De todas estas fontes ressaltavam algumas contradições. Embora continue sem se saber ao certo o sítio do epicentro, as enormes vagas oceânicas que produziu - o "tsunami" - não só indicam que foi no mar como bastante longe de Lisboa. "O 'tsunami' levou cerca de uma hora e meia a propagar-se desde o epicentro até Lisboa", explica João Fonseca. Por outro, a intensidade extremamente alta do sismo na região de Lisboa sugere um epicentro próximo.
Nos anos 70, pôs-se a hipótese de o epicentro ter sido no Banco de Gorringe, a sudoeste do cabo de São Vicente e a 350 quilómetros de Lisboa. A hipótese surgiu porque foi naquele banco - uma estrutura alongada, com cerca de 100 quilómetros, que fica a uns 50 metros de profundidade, numa zona que atinge mais de 3000 metros - que teve origem o sismo sentido em Lisboa em 1969. Mas, sublinha o sismólogo, é difícil explicar tanta destruição na zona do Vale Inferior do Tejo com um epicentro tão distante.
Assim, nos anos 90, cientistas do Centro de Geofísica da Universidade de Lisboa, da equipa de Luís Mendes Victor e de Miguel Miranda, e do Instituto de Geologia Marinha de Bolonha, em Itália, da equipa de Nevio Zitellini, propuseram um epicentro alternativo em falhas mais próximas da costa. Continuam a ser no mar, porque houve um "tsunami", mas mais perto, a cerca de 100 quilómetros, em frente à costa alentejana, para explicar os efeitos tão grandes na região lisboeta.

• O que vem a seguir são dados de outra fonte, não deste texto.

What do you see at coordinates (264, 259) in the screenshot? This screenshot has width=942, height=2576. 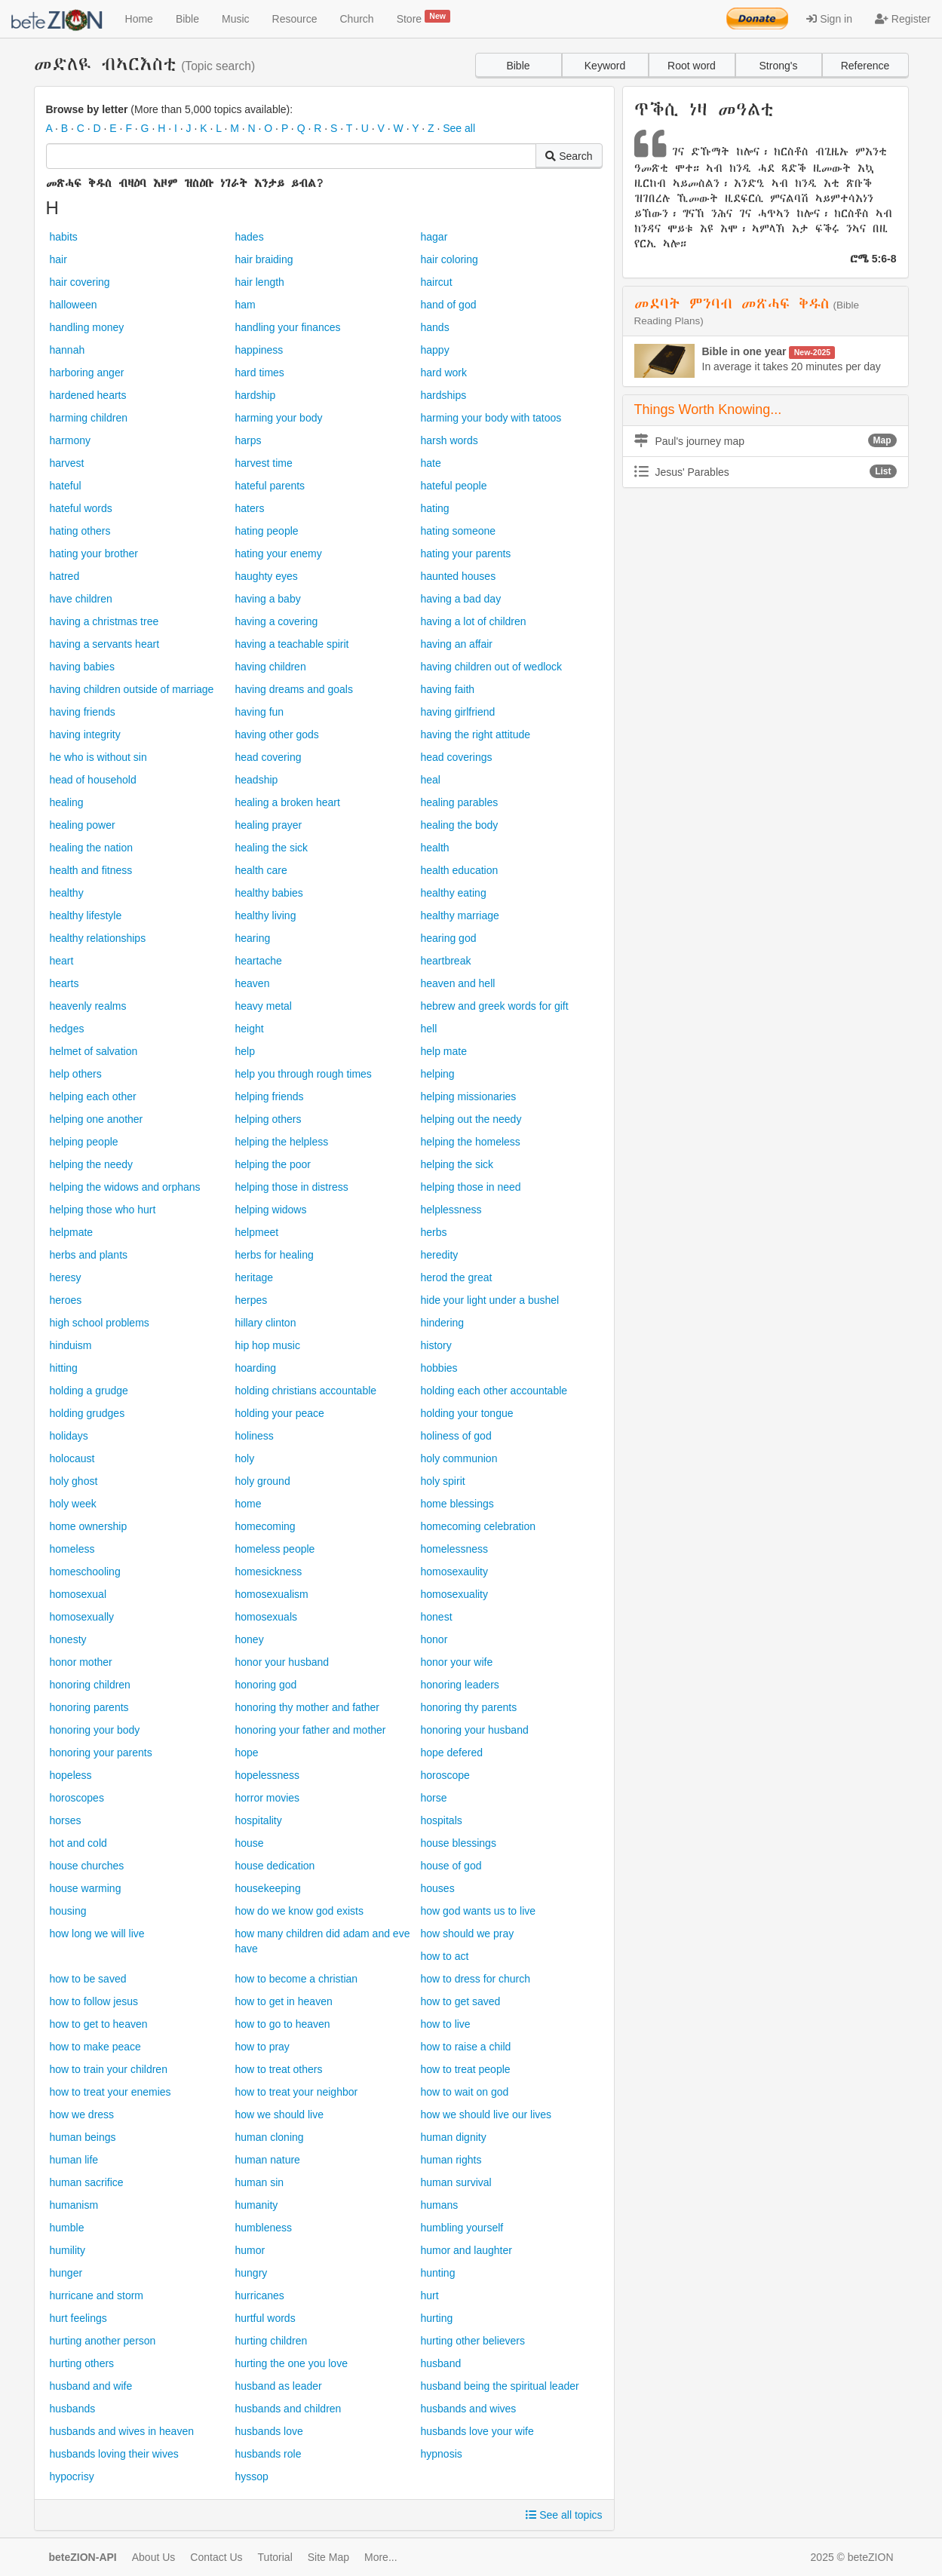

Sismo causa sismoMas outras aparentes contradições ressaltam dos relatos da época. O pároco de Benavente descreveu que, numa zona próxima, os barcos que flutuavam no Tejo ficaram em seco e a terra subiu dos dois lados do rio. Sugere, assim, que houve uma deformação do terreno, tal como os registos cartográficos mostram alterações substanciais do rio entre Benavente e Vila Franca de Xira. Também um dos comandantes ingleses disse que viu os navios nas docas serem arrastados para a água, em direcção à barra, o que sugere, de novo, deformações no rio. "Isto aconteceu imediatamente depois do sismo e antes da chegada do 'tsunami'."
Ora, relatos como estes levaram a equipa a pensar num segundo sismo, em terra, no Vale Inferior do Tejo, pouco depois do primeiro, no mar. "A deformação do terreno só acontece próximo do epicentro", diz João Fonseca. "Se fosse um sismo a 300 quilómetros, não haveria deformações permanentes."
A ideia de um segundo sismo é ainda corroborada, segundo a equipa, por descrições estranhas. "Muitos relatos dizem que o sismo durou oito minutos, mas teve paragens pelo meio, o que sugere que houve mais do que um. Nenhum sismo dura oito minutos. No máximo, dura dois", refere. "E percebe-se que há sugestões de que o segundo sismo terá sido mais próximo: dizem que foi mais curto e que a vibração foi mais veemente."
Este segundo sismo, que terá atingido uma magnitude de 6,5 a 7,0 na escala de Richter, não apareceu do nada. Primeiro, por volta das 9h30, deu-se um sismo no mar, com uma magnitude de 8,5 na escala de Richter. Seis a sete minutos depois, aconteceu outro na Falha do Vale Inferior do Tejo, que, de resto, é responsável por importantes sismos como o de 1531, em Lisboa, e o de 1909, em Benavente. "O primeiro sismo terá induzido a ruptura de uma falha que foi responsável pelas intensidades extremas sentidas nesta zona."
Esta proposta parte da ideia de que uma falha geológica, mesmo sem continuidade e separada por distâncias consideráveis, pode desencadear um sismo noutra falha. A primeira vez que se observou um sismo induzido foi em 1992, na Califórnia. "Até aí, havia grande relutância em aceitar que um sismo podia causar outro à distância."
Foi esse modelo explicativo que a equipa aplicou ao terramoto de 1755. Simulou o primeiro sismo a distâncias tão grandes como 350 quilómetros de Lisboa, no Banco de Gorringe, e viu que aquele poderia ter sido induzido uma ruptura na Falha do Vale Inferior do Tejo. O Banco de Gorringe pode ressurgir, assim, como candidato ao terramoto de 1755.